**Task prompt:** Drop every image, then reproduce the data exactly as given.

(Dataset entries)
○ ○ ○
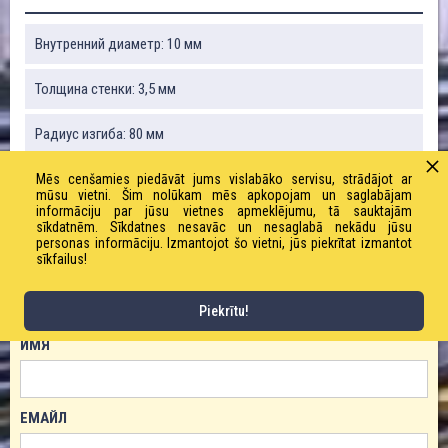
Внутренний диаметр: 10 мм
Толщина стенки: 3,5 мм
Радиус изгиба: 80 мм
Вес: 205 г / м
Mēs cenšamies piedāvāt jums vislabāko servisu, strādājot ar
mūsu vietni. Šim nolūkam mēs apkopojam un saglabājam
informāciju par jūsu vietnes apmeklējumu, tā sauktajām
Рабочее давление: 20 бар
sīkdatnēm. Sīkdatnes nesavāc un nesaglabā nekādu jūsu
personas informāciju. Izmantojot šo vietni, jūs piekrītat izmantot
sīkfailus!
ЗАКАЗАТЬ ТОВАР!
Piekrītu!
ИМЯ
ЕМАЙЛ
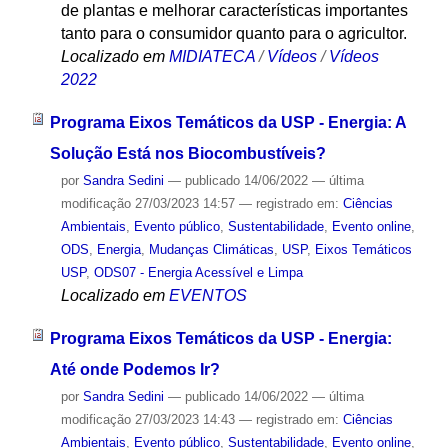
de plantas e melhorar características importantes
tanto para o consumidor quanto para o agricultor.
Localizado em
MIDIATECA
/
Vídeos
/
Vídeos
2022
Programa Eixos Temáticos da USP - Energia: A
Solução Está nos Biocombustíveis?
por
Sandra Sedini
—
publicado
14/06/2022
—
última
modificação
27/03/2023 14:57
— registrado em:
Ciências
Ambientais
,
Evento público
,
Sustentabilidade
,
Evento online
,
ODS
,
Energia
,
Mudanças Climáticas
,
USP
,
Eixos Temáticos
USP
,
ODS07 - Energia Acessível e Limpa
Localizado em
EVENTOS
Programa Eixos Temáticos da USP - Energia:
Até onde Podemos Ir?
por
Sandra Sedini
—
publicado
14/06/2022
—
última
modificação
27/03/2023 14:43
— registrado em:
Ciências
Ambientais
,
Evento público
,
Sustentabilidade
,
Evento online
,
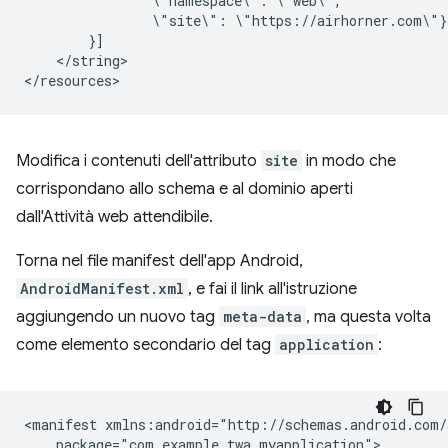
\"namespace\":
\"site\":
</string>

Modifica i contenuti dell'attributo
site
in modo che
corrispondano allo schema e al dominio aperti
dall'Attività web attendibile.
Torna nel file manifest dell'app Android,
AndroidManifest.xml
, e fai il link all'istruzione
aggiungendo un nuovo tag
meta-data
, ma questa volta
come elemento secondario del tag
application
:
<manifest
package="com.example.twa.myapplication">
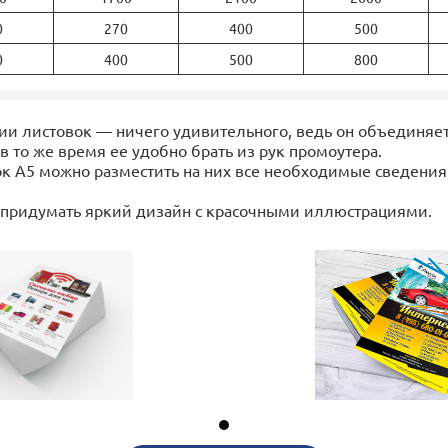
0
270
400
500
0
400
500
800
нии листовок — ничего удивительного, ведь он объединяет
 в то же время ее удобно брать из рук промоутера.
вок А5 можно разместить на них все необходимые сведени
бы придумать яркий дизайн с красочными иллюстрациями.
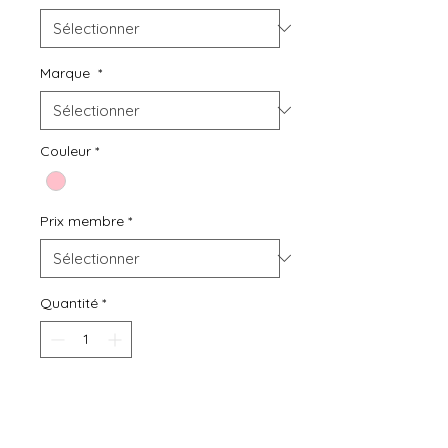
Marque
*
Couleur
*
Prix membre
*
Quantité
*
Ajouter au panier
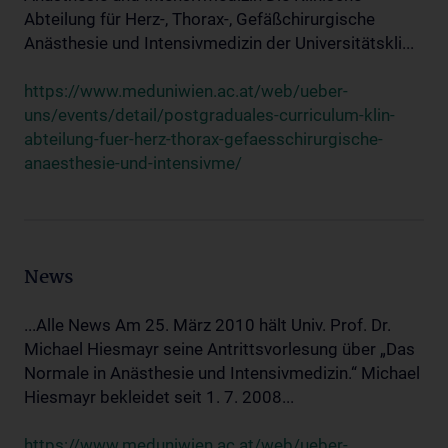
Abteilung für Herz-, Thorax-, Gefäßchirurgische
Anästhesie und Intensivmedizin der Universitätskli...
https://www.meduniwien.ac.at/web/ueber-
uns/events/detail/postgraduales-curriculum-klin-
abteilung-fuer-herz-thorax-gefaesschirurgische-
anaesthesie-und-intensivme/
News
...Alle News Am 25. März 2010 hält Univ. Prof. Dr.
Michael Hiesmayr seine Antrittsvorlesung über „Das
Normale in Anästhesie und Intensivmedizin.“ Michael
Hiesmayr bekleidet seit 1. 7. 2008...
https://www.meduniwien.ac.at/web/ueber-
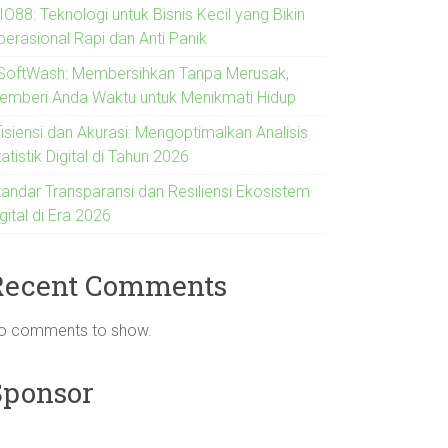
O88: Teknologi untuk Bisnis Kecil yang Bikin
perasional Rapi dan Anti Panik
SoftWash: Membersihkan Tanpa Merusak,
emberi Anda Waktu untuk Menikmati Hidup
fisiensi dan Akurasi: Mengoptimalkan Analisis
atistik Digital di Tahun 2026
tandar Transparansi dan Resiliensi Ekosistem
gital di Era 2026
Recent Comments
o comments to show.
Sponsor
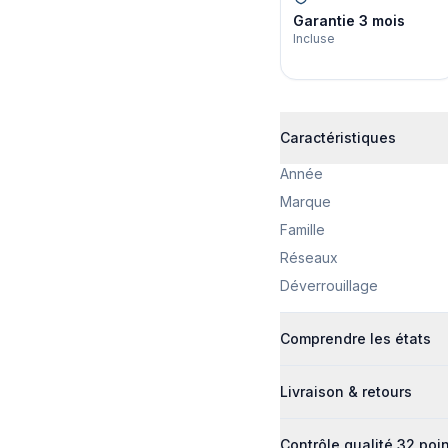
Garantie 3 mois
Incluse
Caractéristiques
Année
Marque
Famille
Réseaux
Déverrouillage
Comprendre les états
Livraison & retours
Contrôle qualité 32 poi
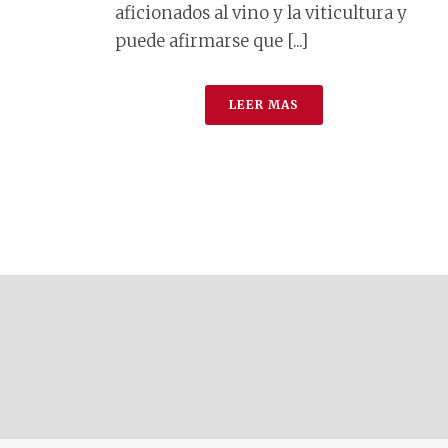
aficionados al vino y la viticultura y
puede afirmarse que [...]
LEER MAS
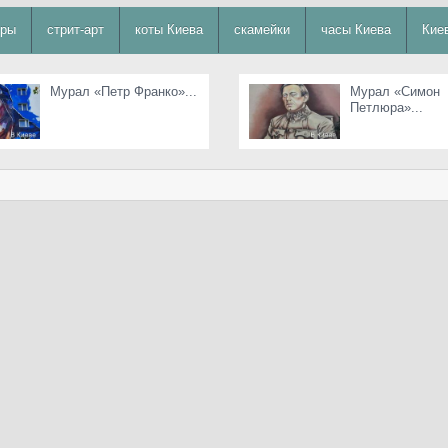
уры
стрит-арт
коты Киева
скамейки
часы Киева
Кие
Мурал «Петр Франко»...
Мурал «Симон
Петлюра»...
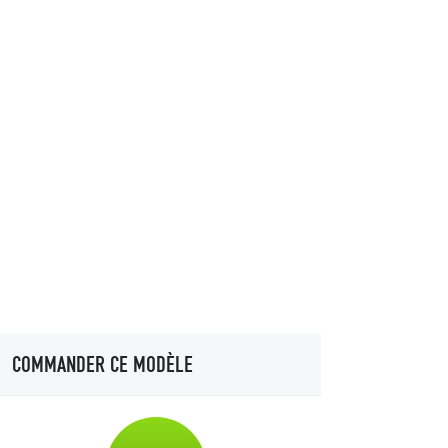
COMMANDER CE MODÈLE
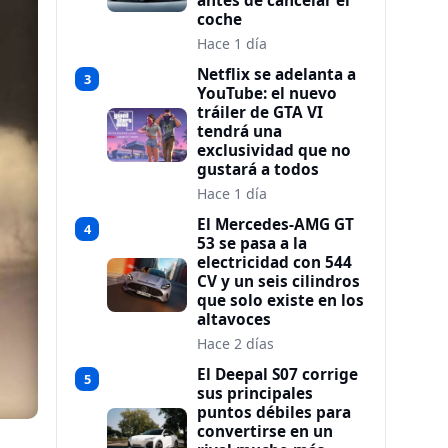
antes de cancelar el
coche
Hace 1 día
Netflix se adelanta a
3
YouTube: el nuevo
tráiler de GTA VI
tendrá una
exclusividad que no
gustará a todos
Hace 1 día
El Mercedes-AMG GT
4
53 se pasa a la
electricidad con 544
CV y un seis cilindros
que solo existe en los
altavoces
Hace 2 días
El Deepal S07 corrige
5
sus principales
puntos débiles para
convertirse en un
○ ○ ○
**Answer to the exercise:**
Внутренний диаметр: 10 мм
Толщина стенки: 3,5 мм
Радиус изгиба: 80 мм
Вес: 205 г / м
Mēs cenšamies piedāvāt jums vislabāko servisu, strādājot ar
mūsu vietni. Šim nolūkam mēs apkopojam un saglabājam
informāciju par jūsu vietnes apmeklējumu, tā sauktajām
Рабочее давление: 20 бар
sīkdatnēm. Sīkdatnes nesavāc un nesaglabā nekādu jūsu
personas informāciju. Izmantojot šo vietni, jūs piekrītat izmantot
sīkfailus!
ЗАКАЗАТЬ ТОВАР!
Piekrītu!
ИМЯ
ЕМАЙЛ
de plantas e melhorar características importantes
tanto para o consumidor quanto para o agricultor.
Localizado em
MIDIATECA
/
Vídeos
/
Vídeos
2022
Programa Eixos Temáticos da USP - Energia: A
Solução Está nos Biocombustíveis?
por
Sandra Sedini
—
publicado
14/06/2022
—
última
modificação
27/03/2023 14:57
— registrado em:
Ciências
Ambientais
,
Evento público
,
Sustentabilidade
,
Evento online
,
ODS
,
Energia
,
Mudanças Climáticas
,
USP
,
Eixos Temáticos
USP
,
ODS07 - Energia Acessível e Limpa
Localizado em
EVENTOS
Programa Eixos Temáticos da USP - Energia:
Até onde Podemos Ir?
por
Sandra Sedini
—
publicado
14/06/2022
—
última
modificação
27/03/2023 14:43
— registrado em:
Ciências
Ambientais
,
Evento público
,
Sustentabilidade
,
Evento online
,
\"namespace\":
\"site\":
</string>

Modifica i contenuti dell'attributo
site
in modo che
corrispondano allo schema e al dominio aperti
dall'Attività web attendibile.
Torna nel file manifest dell'app Android,
AndroidManifest.xml
, e fai il link all'istruzione
aggiungendo un nuovo tag
meta-data
, ma questa volta
come elemento secondario del tag
application
:
<manifest
package="com.example.twa.myapplication">
0
270
400
500
0
400
500
800
нии листовок — ничего удивительного, ведь он объединяет
 в то же время ее удобно брать из рук промоутера.
вок А5 можно разместить на них все необходимые сведени
бы придумать яркий дизайн с красочными иллюстрациями.
Marque
*
Couleur
*
Prix membre
*
Quantité
*
Ajouter au panier
Abteilung für Herz-, Thorax-, Gefäßchirurgische
Anästhesie und Intensivmedizin der Universitätskli...
https://www.meduniwien.ac.at/web/ueber-
uns/events/detail/postgraduales-curriculum-klin-
abteilung-fuer-herz-thorax-gefaesschirurgische-
anaesthesie-und-intensivme/
News
...Alle News Am 25. März 2010 hält Univ. Prof. Dr.
Michael Hiesmayr seine Antrittsvorlesung über „Das
Normale in Anästhesie und Intensivmedizin.“ Michael
Hiesmayr bekleidet seit 1. 7. 2008...
https://www.meduniwien.ac.at/web/ueber-
O88: Teknologi untuk Bisnis Kecil yang Bikin
perasional Rapi dan Anti Panik
SoftWash: Membersihkan Tanpa Merusak,
emberi Anda Waktu untuk Menikmati Hidup
fisiensi dan Akurasi: Mengoptimalkan Analisis
atistik Digital di Tahun 2026
tandar Transparansi dan Resiliensi Ekosistem
gital di Era 2026
Recent Comments
o comments to show.
Sponsor
Garantie 3 mois
Incluse
Caractéristiques
Année
Marque
Famille
Réseaux
Déverrouillage
Comprendre les états
Livraison & retours
Contrôle qualité 32 poi
aficionados al vino y la viticultura y
puede afirmarse que [...]
LEER MAS
уры
стрит-арт
коты Киева
скамейки
часы Киева
Кие
Мурал «Петр Франко»...
Мурал «Симон
Петлюра»...
COMMANDER CE MODÈLE
antes de cancelar el
coche
Hace 1 día
Netflix se adelanta a
3
YouTube: el nuevo
tráiler de GTA VI
tendrá una
exclusividad que no
gustará a todos
Hace 1 día
El Mercedes-AMG GT
4
53 se pasa a la
electricidad con 544
CV y un seis cilindros
que solo existe en los
altavoces
Hace 2 días
El Deepal S07 corrige
5
sus principales
puntos débiles para
convertirse en un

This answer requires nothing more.